[Page-level text extractions]
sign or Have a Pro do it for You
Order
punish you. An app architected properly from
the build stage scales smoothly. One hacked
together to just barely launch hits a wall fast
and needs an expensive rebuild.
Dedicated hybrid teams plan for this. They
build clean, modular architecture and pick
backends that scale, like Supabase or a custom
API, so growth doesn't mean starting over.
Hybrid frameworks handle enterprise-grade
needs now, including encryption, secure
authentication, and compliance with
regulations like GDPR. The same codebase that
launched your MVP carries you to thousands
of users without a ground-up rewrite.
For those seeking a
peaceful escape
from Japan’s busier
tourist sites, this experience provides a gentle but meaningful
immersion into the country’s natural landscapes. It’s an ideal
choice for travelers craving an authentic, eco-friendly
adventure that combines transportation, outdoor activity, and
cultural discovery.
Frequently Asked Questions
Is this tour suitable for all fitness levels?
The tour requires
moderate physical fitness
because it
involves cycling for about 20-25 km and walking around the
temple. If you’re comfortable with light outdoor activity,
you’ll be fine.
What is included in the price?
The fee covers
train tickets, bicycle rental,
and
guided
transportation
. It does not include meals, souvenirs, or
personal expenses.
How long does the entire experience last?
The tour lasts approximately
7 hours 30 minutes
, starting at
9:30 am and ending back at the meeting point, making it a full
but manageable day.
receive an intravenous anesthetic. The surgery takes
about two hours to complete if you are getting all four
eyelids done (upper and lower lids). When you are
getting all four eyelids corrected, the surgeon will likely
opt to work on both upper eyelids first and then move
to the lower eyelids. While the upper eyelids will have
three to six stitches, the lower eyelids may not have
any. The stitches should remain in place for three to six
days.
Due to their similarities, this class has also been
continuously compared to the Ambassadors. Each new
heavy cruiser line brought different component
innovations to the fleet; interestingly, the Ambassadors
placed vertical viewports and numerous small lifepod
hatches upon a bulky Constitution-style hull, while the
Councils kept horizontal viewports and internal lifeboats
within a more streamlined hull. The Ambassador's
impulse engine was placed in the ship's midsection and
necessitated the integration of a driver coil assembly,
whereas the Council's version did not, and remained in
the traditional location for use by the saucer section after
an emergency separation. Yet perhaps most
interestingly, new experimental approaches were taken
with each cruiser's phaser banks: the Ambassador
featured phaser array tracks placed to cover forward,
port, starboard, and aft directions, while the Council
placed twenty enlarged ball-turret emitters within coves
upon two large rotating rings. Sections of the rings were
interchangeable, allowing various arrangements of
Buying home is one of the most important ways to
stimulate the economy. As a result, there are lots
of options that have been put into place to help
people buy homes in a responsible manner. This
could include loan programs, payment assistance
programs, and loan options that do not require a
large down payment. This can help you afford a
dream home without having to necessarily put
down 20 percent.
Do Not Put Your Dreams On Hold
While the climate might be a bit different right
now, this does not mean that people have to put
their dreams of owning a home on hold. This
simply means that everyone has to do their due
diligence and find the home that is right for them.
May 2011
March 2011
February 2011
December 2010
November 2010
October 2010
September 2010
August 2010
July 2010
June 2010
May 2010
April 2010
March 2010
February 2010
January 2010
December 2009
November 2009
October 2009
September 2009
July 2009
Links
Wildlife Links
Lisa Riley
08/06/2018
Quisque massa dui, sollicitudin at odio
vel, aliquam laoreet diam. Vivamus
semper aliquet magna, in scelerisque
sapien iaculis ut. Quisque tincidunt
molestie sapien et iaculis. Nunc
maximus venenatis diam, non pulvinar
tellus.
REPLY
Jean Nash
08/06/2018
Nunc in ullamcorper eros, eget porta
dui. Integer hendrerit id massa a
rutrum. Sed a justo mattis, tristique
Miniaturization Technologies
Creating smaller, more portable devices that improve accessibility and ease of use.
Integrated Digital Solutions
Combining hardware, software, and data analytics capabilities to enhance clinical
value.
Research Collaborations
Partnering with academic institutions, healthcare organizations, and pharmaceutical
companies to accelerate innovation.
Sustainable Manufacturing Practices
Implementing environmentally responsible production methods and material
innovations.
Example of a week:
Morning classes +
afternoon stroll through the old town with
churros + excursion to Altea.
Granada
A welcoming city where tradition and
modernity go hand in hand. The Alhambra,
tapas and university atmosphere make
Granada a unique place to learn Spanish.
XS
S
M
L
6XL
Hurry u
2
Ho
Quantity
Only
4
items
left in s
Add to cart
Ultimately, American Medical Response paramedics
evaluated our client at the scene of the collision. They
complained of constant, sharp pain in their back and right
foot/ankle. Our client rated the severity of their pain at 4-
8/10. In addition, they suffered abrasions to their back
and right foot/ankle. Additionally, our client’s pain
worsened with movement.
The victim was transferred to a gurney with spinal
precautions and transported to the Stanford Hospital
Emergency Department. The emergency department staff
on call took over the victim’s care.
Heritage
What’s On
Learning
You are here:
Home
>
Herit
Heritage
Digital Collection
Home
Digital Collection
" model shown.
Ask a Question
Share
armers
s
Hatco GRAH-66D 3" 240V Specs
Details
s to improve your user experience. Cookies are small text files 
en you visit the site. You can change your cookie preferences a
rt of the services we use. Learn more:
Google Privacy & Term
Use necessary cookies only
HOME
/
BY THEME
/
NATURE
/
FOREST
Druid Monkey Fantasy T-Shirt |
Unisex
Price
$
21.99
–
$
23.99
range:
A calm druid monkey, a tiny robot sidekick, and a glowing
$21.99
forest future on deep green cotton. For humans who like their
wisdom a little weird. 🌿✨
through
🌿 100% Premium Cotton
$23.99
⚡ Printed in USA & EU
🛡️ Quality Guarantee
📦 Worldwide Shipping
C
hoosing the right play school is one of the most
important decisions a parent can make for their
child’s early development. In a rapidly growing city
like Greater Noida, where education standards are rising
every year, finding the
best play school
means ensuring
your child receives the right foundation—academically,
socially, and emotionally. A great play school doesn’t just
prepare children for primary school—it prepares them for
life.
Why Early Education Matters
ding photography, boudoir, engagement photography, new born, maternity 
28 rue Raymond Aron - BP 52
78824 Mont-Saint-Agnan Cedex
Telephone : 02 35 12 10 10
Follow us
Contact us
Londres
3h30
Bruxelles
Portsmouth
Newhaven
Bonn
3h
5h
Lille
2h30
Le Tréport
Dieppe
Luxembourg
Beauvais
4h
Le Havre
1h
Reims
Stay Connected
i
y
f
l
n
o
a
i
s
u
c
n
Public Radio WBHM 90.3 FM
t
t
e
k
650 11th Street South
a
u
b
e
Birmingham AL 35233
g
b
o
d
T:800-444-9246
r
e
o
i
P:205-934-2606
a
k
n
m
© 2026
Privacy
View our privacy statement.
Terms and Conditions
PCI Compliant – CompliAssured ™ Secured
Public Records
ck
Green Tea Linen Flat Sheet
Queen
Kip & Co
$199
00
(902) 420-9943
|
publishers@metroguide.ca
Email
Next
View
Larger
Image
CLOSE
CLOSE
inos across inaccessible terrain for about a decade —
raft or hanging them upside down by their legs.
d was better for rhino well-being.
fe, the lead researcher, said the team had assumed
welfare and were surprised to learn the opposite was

[Goal of the exercise]: Wherever the string "activity" appears in the entries, copy that line.

[Written solution]:
adventure that combines transportation, outdoor activity, and
temple. If you’re comfortable with light outdoor activity,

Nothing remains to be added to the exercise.